ASCI CEO and secretary general Manisha Kapoor said, “ASCI Academy’s study is an investigation into the content life of Generation Alpha not to judge them but to understand them. Their cultural reference points seem disjointed from those of earlier generations. Insights on how they perceive advertising is the first step towards building more responsible engagement frameworks, given that they are the youngest media consumers in our country right now.”
Futurebrands Consulting founder and director Santosh Desai added, “While earlier generations have been exposed to digital media, for this generation it is the world they inhabit. This report explores not only what they watch but how they are being shaped by algorithms, content and advertising.”
The study proposes four adaptive, principles-led pathways:
- Universal signposting of commercial intent using design principles that make advertising recognisable even to young audiences.
- Ecosystem-wide responsibility shared among advertisers, platforms, creators, schools and parents.
- Future-ready safeguards built directly into children’s content experiences rather than as optional background settings.

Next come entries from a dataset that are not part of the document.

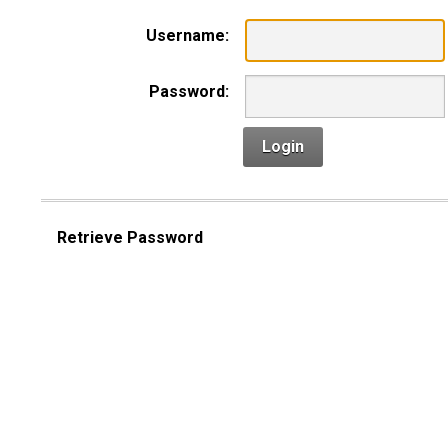
Username:
Password:
Login
Retrieve Password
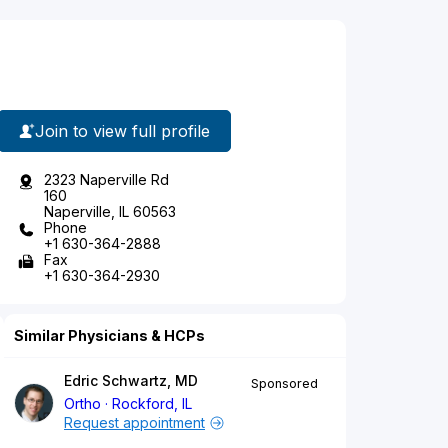
Join to view full profile
2323 Naperville Rd
160
Naperville, IL 60563
Phone
+1 630-364-2888
Fax
+1 630-364-2930
Similar Physicians & HCPs
Edric Schwartz, MD
Sponsored
Ortho
Rockford, IL
Request appointment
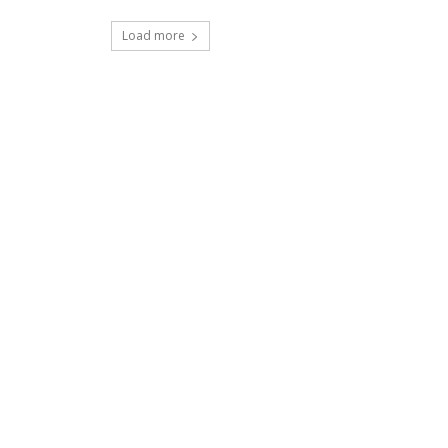
Load more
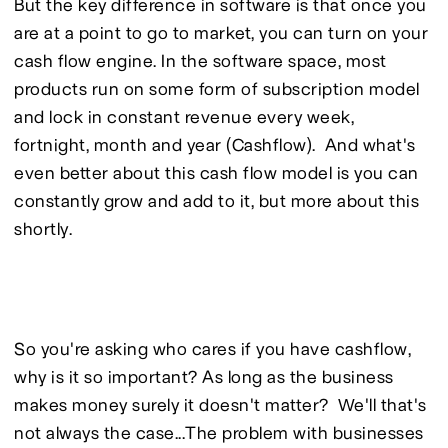
But the key difference in software is that once you 
are at a point to go to market, you can turn on your 
cash flow engine. In the software space, most 
products run on some form of subscription model 
and lock in constant revenue every week, 
fortnight, month and year (Cashflow).  And what's 
even better about this cash flow model is you can 
constantly grow and add to it, but more about this 
shortly.
So you're asking who cares if you have cashflow, 
why is it so important? As long as the business 
makes money surely it doesn't matter?  We'll that's 
not always the case...The problem with businesses 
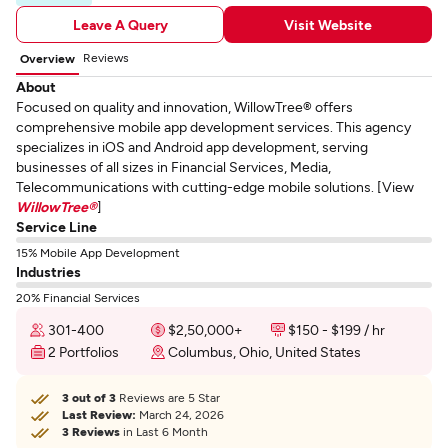
Leave A Query
Visit Website
Reviews
Overview
About
Focused on quality and innovation, WillowTree® offers
comprehensive mobile app development services. This agency
specializes in iOS and Android app development, serving
businesses of all sizes in Financial Services, Media,
Telecommunications with cutting-edge mobile solutions. [View
WillowTree®
]
Service Line
15% Mobile App Development
Industries
20% Financial Services
301-400
$2,50,000+
$150 - $199 / hr
2 Portfolios
Columbus, Ohio, United States
3 out of 3
Reviews are 5 Star
Last Review:
March 24, 2026
3 Reviews
in Last 6 Month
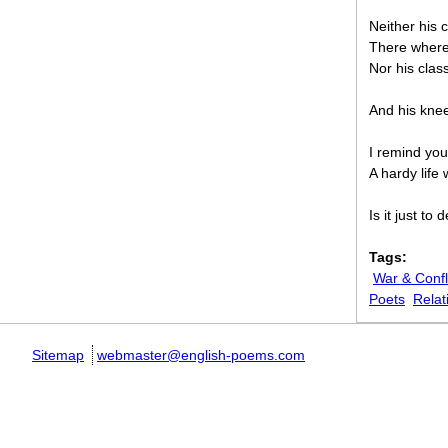
Neither his 
There where 
Nor his clas
And his knee’
I remind you,
A hardy life 
Is it just t
Tags:
War & Confl
Poets
Relat
Sitemap
webmaster@english-poems.com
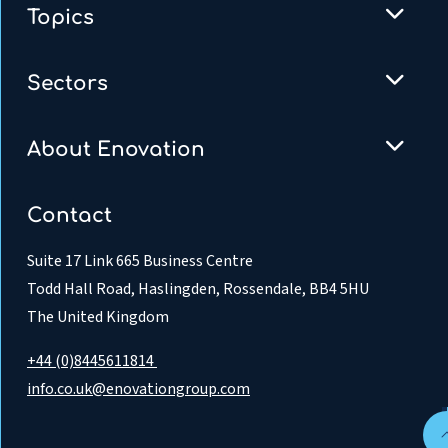
Topics
Sectors
About Enovation
Contact
Suite 17 Link 665 Business Centre
Todd Hall Road, Haslingden, Rossendale, BB4 5HU
The United Kingdom
+44 (0)8445611814
info.co.uk@enovationgroup.com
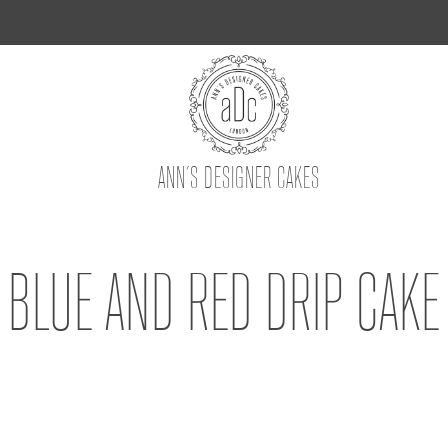
ANN’S DESIGNER CAKES
BLUE AND RED DRIP CAKE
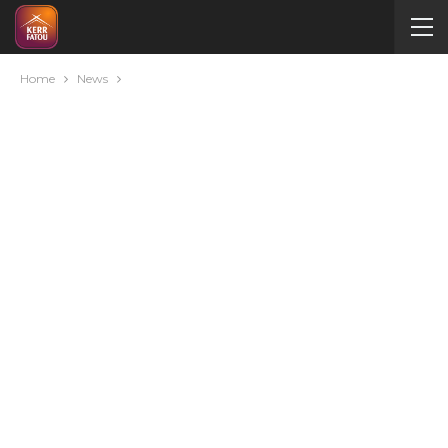
Home
News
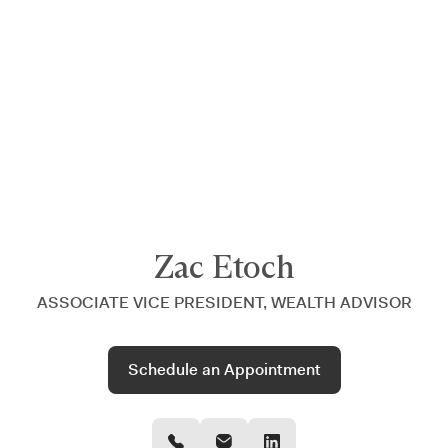
Announcing $150M Series D led by General Atlantic
| Read
more on
The Farther Outlook
Zac Etoch
ASSOCIATE VICE PRESIDENT, WEALTH ADVISOR
Schedule an Appointment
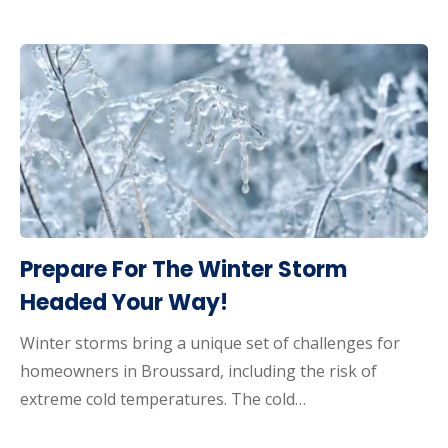
Prepare For The Winter Storm
Headed Your Way!
Winter storms bring a unique set of challenges for
homeowners in Broussard, including the risk of
extreme cold temperatures. The cold…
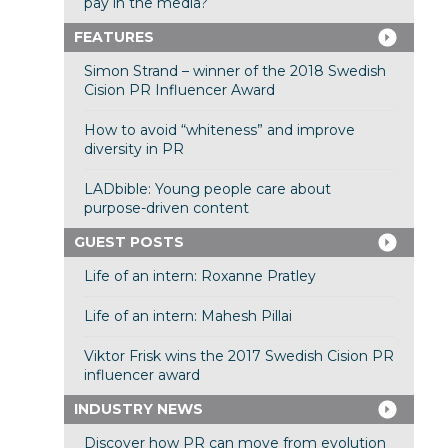
pay in the media?
FEATURES
Simon Strand – winner of the 2018 Swedish
Cision PR Influencer Award
How to avoid “whiteness” and improve
diversity in PR
LADbible: Young people care about
purpose-driven content
GUEST POSTS
Life of an intern: Roxanne Pratley
Life of an intern: Mahesh Pillai
Viktor Frisk wins the 2017 Swedish Cision PR
influencer award
INDUSTRY NEWS
Discover how PR can move from evolution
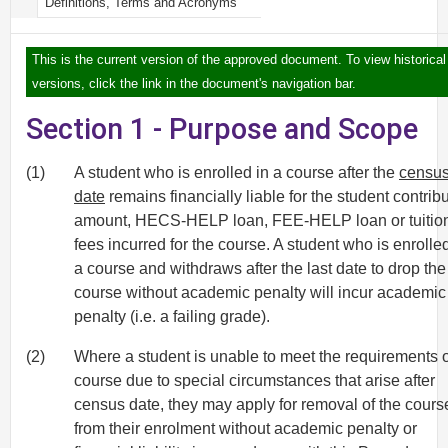
Definitions, Terms and Acronyms
This is the current version of the approved document. To view historical
versions, click the link in the document's navigation bar.
Section 1 - Purpose and Scope
(1)
A student who is enrolled in a course after the
censu
date
remains financially liable for the student contrib
amount, HECS-HELP loan, FEE-HELP loan or tuitio
fees incurred for the course. A student who is enrolled
a course and withdraws after the last date to drop the
course without academic penalty will incur academic
penalty (i.e. a failing grade).
(2)
Where a student is unable to meet the requirements o
course due to special circumstances that arise after
census date, they may apply for removal of the cours
from their enrolment without academic penalty or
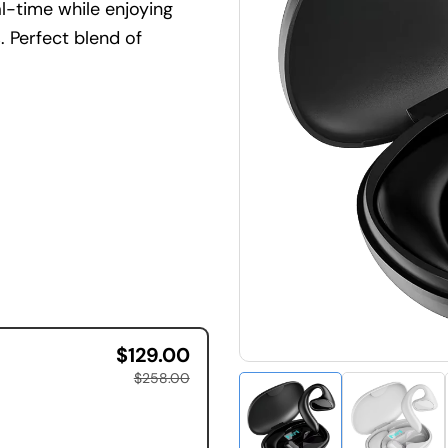
al-time while enjoying
. Perfect blend of
$129.00
$258.00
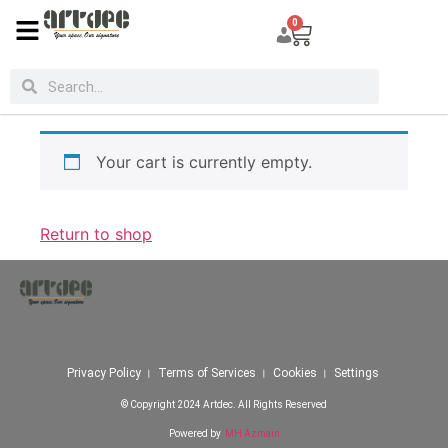
Cart
0
Your cart is currently empty.
Return to shop
Privacy Policy । Terms of Services । Cookies । Settings
© Copyright 2024 Artdec. All Rights Reserved
Powered by
MH Azmain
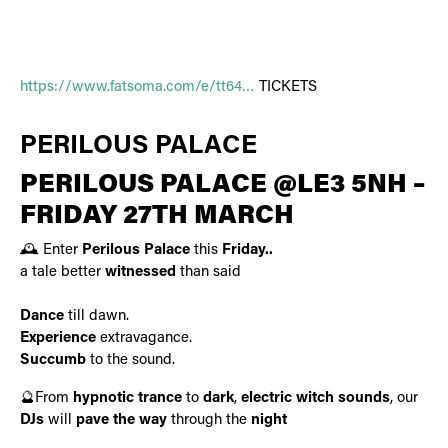
https://www.fatsoma.com/e/tt64…
TICKETS
PERILOUS PALACE
PERILOUS PALACE @LE3 5NH –
FRIDAY 27TH MARCH
🕰️ Enter
Perilous Palace
this
Friday..
a tale better
witnessed
than said
Dance
till dawn.
Experience
extravagance.
Succumb
to the sound.
🔮From
hypnotic trance
to
dark
,
electric witch sounds
, our
DJs
will
pave the way
through the
night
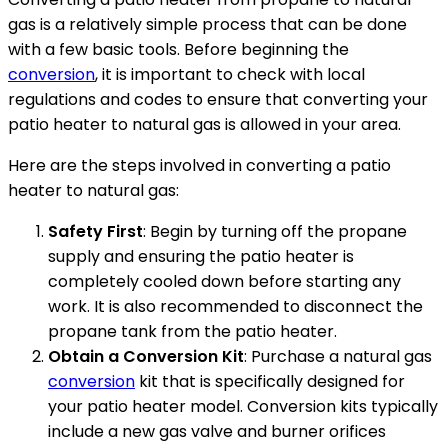
gas is a relatively simple process that can be done
with a few basic tools. Before beginning the
conversion
, it is important to check with local
regulations and codes to ensure that converting your
patio heater to natural gas is allowed in your area.
Here are the steps involved in converting a patio
heater to natural gas:
Safety First
: Begin by turning off the propane
supply and ensuring the patio heater is
completely cooled down before starting any
work. It is also recommended to disconnect the
propane tank from the patio heater.
Obtain a Conversion Kit
: Purchase a natural gas
conversion
kit that is specifically designed for
your patio heater model. Conversion kits typically
include a new gas valve and burner orifices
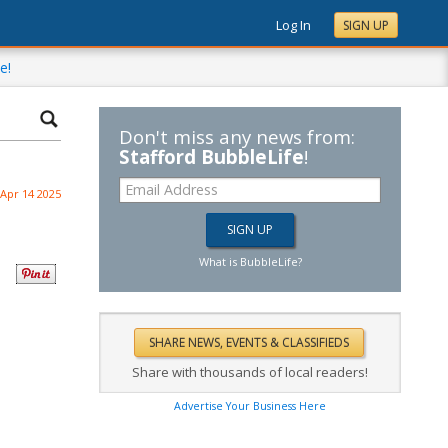
Log In
SIGN UP
e!
Don't miss any news from:
Stafford BubbleLife
!
Apr 14 2025
What is BubbleLife?
Share with thousands of local readers!
Advertise Your Business Here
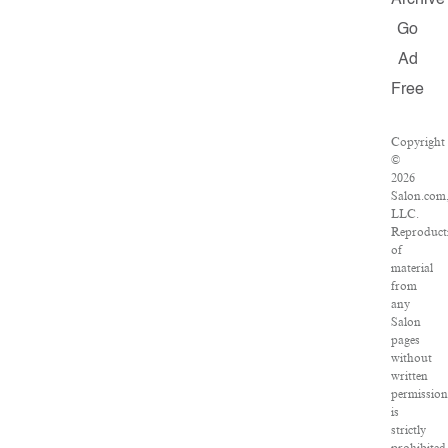
Archive
Go
Ad
Free
Copyright
©
2026
Salon.com
LLC.
Reproduct
of
material
from
any
Salon
pages
without
written
permissio
is
strictly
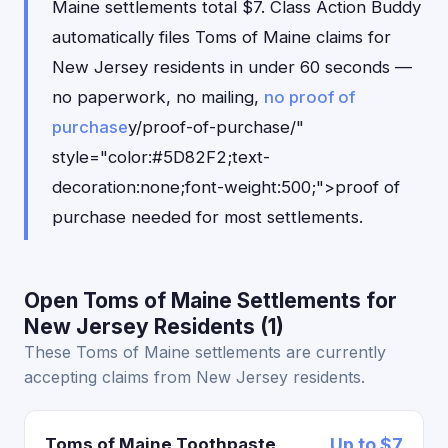
Maine settlements total $7. Class Action Buddy
automatically files Toms of Maine claims for
New Jersey residents in under 60 seconds —
no paperwork, no mailing,
no proof of
purchase
y/proof-of-purchase/"
style="color:#5D82F2;text-
decoration:none;font-weight:500;">proof of
purchase needed for most settlements.
Open Toms of Maine Settlements for
New Jersey Residents (1)
These Toms of Maine settlements are currently
accepting claims from New Jersey residents.
Toms of Maine Toothpaste
Up to $7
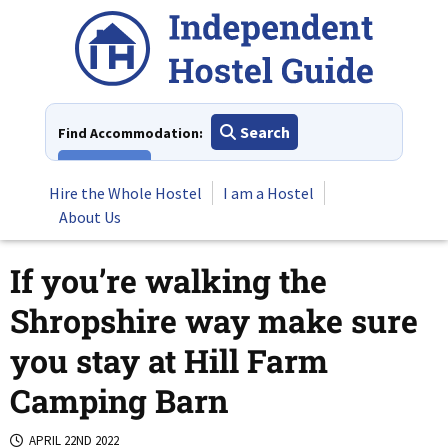
Skip
to
content
Search
Find Accommodation:
View All
Hire the Whole Hostel
I am a Hostel
About Us
If you’re walking the
Shropshire way make sure
you stay at Hill Farm
Camping Barn
APRIL 22ND 2022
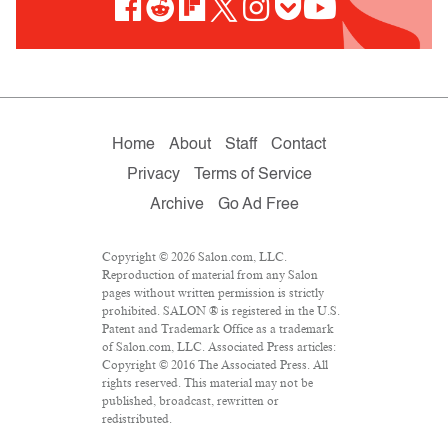
Home
About
Staff
Contact
Privacy
Terms of Service
Archive
Go Ad Free
Copyright © 2026 Salon.com, LLC.
Reproduction of material from any Salon
pages without written permission is strictly
prohibited. SALON ® is registered in the U.S.
Patent and Trademark Office as a trademark
of Salon.com, LLC. Associated Press articles:
Copyright © 2016 The Associated Press. All
rights reserved. This material may not be
published, broadcast, rewritten or
redistributed.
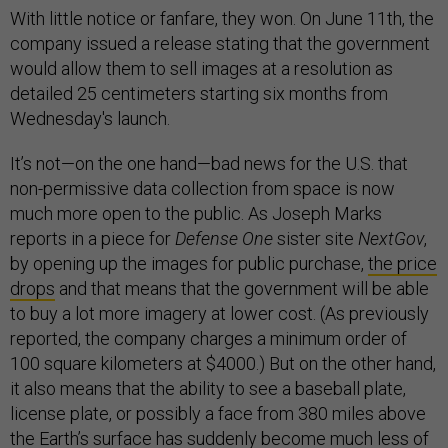
With little notice or fanfare, they won. On June 11th, the
company issued a release stating that the government
would allow them to sell images at a resolution as
detailed 25 centimeters starting six months from
Wednesday's launch.
It’s not—on the one hand—bad news for the U.S. that
non-permissive data collection from space is now
much more open to the public. As Joseph Marks
reports in a piece for
Defense One
sister site
NextGov
,
by opening up the images for public purchase,
the price
drops
and that means that the government will be able
to buy a lot more imagery at lower cost. (As previously
reported, the company charges a minimum order of
100 square kilometers at $4000.) But on the other hand,
it also means that the ability to see a baseball plate,
license plate, or possibly a face from 380 miles above
the Earth’s surface has suddenly become much less of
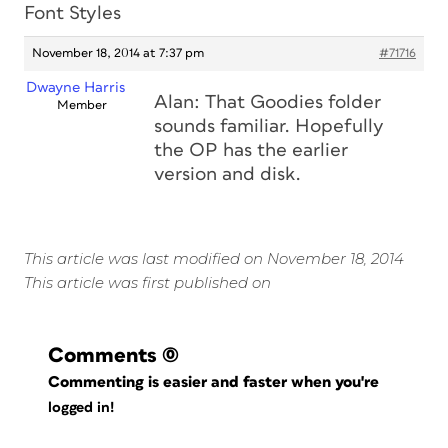
Font Styles
November 18, 2014 at 7:37 pm
#71716
Dwayne Harris
Alan: That Goodies folder
Member
sounds familiar. Hopefully
the OP has the earlier
version and disk.
This article was last modified on November 18, 2014
This article was first published on
Comments
(0)
Commenting is easier and faster when you're
logged in!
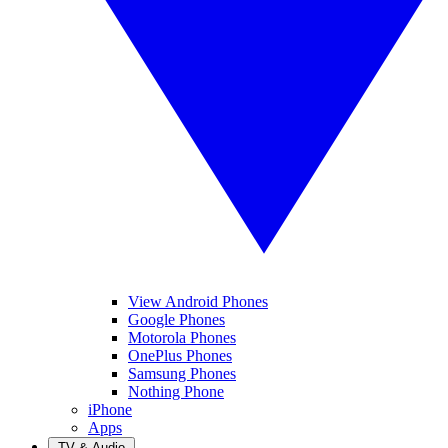
View Android Phones
Google Phones
Motorola Phones
OnePlus Phones
Samsung Phones
Nothing Phone
iPhone
Apps
TV & Audio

- Formal media and advertising literacy embedded in school curricula to teach age-appropriate understanding of persuasion and commercial intent.
In a feed that never pauses, Gen Alpha isn’t merely watching content, they’re swimming in an ocean where entertainment, commerce and identity swirl together. The real question isn’t whether they can spot an ad; it’s whether the adults building the ocean can agree on where the lifeguards should stand.